It's technically a fork of std.int128 with added inline LLVM IR for the LDC compiler to make it faster at handling 128-bit integers. This makes it as fast as Clang, because Clang was actually used as a "donor" of this LLVM IR code via a simple script.

This package also enables access to 128-bit arithmetics for the ancient versions of DMD, GDC and LDC, which don't have the standard std.int128 module yet.

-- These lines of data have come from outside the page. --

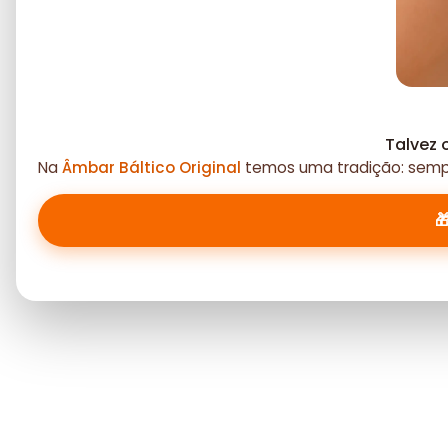
Talvez 
Na
Âmbar Báltico Original
temos uma tradição: sempr
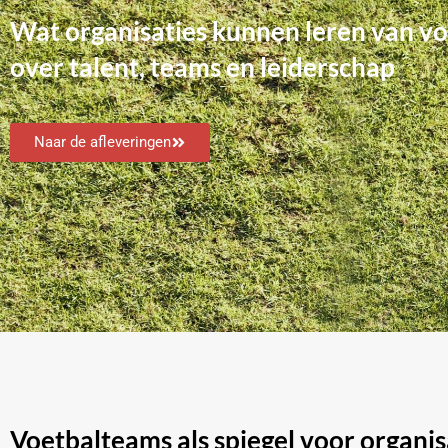
Wat organisaties kunnen leren van v
over talent, teams en leiderschap
Naar de afleveringen
Voetbalteams als spiegel voor organis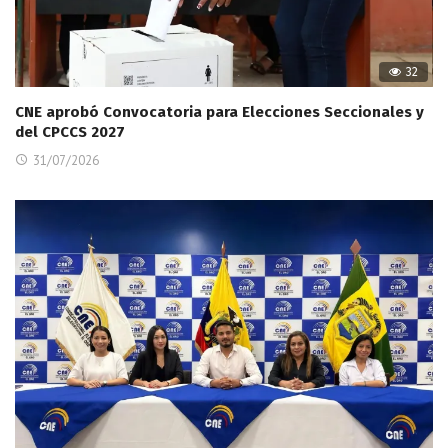
32
CNE aprobó Convocatoria para Elecciones Seccionales y
del CPCCS 2027
31/07/2026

And finally, a oneliner variant is provided for use on programming competition websites.

Example

/+dub.sdl: dependency "speedy-int128" version="~>0.1.0" +/
import speedy.int128; // instead of "std.int128"
import std.stdint, std.stdio, std.range, std.algorithm;

// https://lemire.me/blog/2019/03/19/the-fastest-conventional-random-number-generator-that-can-pass-big-crush/
uint64_t lehmer64() {
  static Int128 g_lehmer64_state = Int128(1L); /* bad seed */
  g_lehmer64_state *= 0xda942042e4dd58b5;
  return g_lehmer64_state.data.hi;
}

void main() {
  1_000_000_000.iota.map!(i => lehmer64).sum.writeln;
}

Install the DUB package manager and run the example in a script-like fashion:

$ dub example.d

Or compile an optimized binary using the LDC compiler:

$ dub build --build release --single --compiler=ldc2 example.d

Performance

Benchmarks are done using the benchmark.d / benchmark.c test programs as part of CI. The optimization options are whatever the DUB tool considers default for producing release builds. Some examples:

GitHub Actions CI, Linux x86_64, Intel(R) Xeon(R) Platinum 8370C CPU @ 2.80GHz

https://github.com/ssvb/speedy-int128/actions/runs/3859195372/jobs/6578500703

test program language compiler 64-bit 32-bit notes
benchmark.d D DMD 2.100.2 2999 ms 10755 ms std.int128
benchmark.d D GDC 12.1.0 2943 ms - std.int128
benchmark.d D LDC 1.30.0 1930 ms 5765 ms std.int128
benchmark.c C/C++ Clang 14.0.0 468 ms - -O3
benchmark.d D LDC 1.30.0 402 ms 3582 ms speedy.int128 v0.1.0
benchmark.c C/C++ GCC 11.3.0 393 ms - -O3
GitHub Actions CI, Linux x86_64, Intel(R) Xeon(R) CPU E5-2673 v4 @ 2.30GHz

https://github.com/ssvb/speedy-int128/actions/runs/3859220724/jobs/6578545848

test program language compiler 64-bit 32-bit notes
benchmark.d D DMD 2.100.2 3854 ms 11125 ms std.int128
benchmark.d D GDC 12.1.0 3753 ms - std.int128
benchmark.d D LDC 1.30.0 2735 ms 6068 ms std.int128
benchmark.c C/C++ Clang 14.0.0 1885 ms - -O3
benchmark.d D LDC 1.30.0 1801 ms 4011 ms speedy.int128 v0.1.0
benchmark.c C/C++ GCC 11.3.0 1792 ms - -O3
BuildJet CI, Linux aarch64, ARM Neoverse-N1

https://github.com/ssvb/speedy-int128/actions/runs/3859220721/jobs/6578545846

test program language compiler 64-bit 32-bit notes
benchmark.d D GDC 12.1.0 2867 ms - std.int128
benchmark.d D LDC 1.30.0 1657 ms - std.int128
benchmark.d D LDC 1.28.0 941 ms 12739 ms speedy.int128 v0.1.0
benchmark.d D LDC 1.30.0 934 ms - speedy.int128 v0.1.0
benchmark.c C/C++ Clang 14.0.0 922 ms - -O3
benchmark.c C/C++ GCC 11.2.0 898 ms - -O3

Use on programming competition websites

Programming competition websites, such as Codeforces and AtCoder, allow using D language for submitting solutions. But their compilers are typically very old and also installed without any third-party libraries. Needless to say that DUB packages can't be used there in a normal way. Another challenge is that each solution has to be submitted as a single source file with a certain size limit (only 65535 bytes on Codeforces!).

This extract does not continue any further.